Fictitious force on a free falling body? So I have read the first answer to this question and I have trouble making sense of the "Newton's explanation" part.
If a person was inside a car moving on a straight road with acceleration of $9.8ms^{-2}$ and let go of a ball in his hand, the ball will go backward because of a fictitious force (considering the car as our frame of reference which is non-inertial). Ok this I understand.
But now let's say this car with the person inside fell off a cliff. If he let go of a ball in his hand, the ball will not go to the back of the car. Where did the fictitious force go? Aren't the two cases equivalent in Newton's mechanics? the only difference I see is the direction of acceleration ($x$ in the first case and $-z$ in the second)
 A: With the car falling off the cliff there is a downward gravitational attractive force on the ball due to the Earth and yet the ball (the system) does not move relative to the car.
So there is a fictitious force on the ball which equal in magnitude and opposite in direction (upwards) to the downward gravitational attractive force on the ball due to the Earth.
This means that there is no net force on the ball and the ball is not moving relative to the car.
A: 
But now let's say this car with the person inside fell off a cliff.
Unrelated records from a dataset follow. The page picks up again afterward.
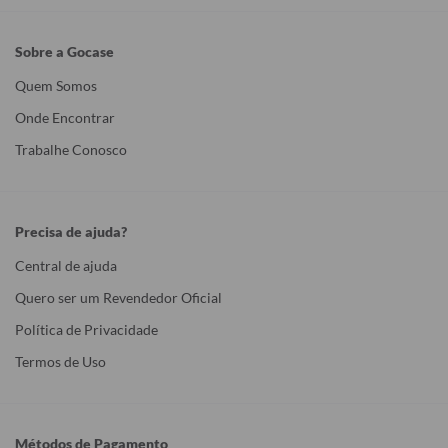
Sobre a Gocase
Quem Somos
Onde Encontrar
Trabalhe Conosco
Precisa de ajuda?
Central de ajuda
Quero ser um Revendedor Oficial
Política de Privacidade
Termos de Uso
Métodos de Pagamento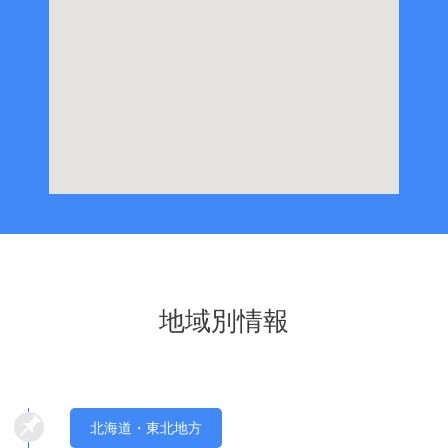
地域別情報
北海道・東北地方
If he let go of a ball in his hand, the ball will not go to the back of the car.

First of all, there is not equivalence between a car accelerating at $9.8m/s^2$ and a car falling down the cliff. 
The equivalence is for a car accelerating and a car is at rest on the surface of the Earth (of course the latter should be oriented upwards in order to get the same directions), due to the reaction force of the car itself to the person or the surface, respectively.
A freely falling car does not feel a net force, it would be like it is at rest in the space far far away from any kind of gravitational potential.
If the car was moving at a constant speed, only then it would be just like a free falling car. And the ball would not go backward or something inside the car in both cases here.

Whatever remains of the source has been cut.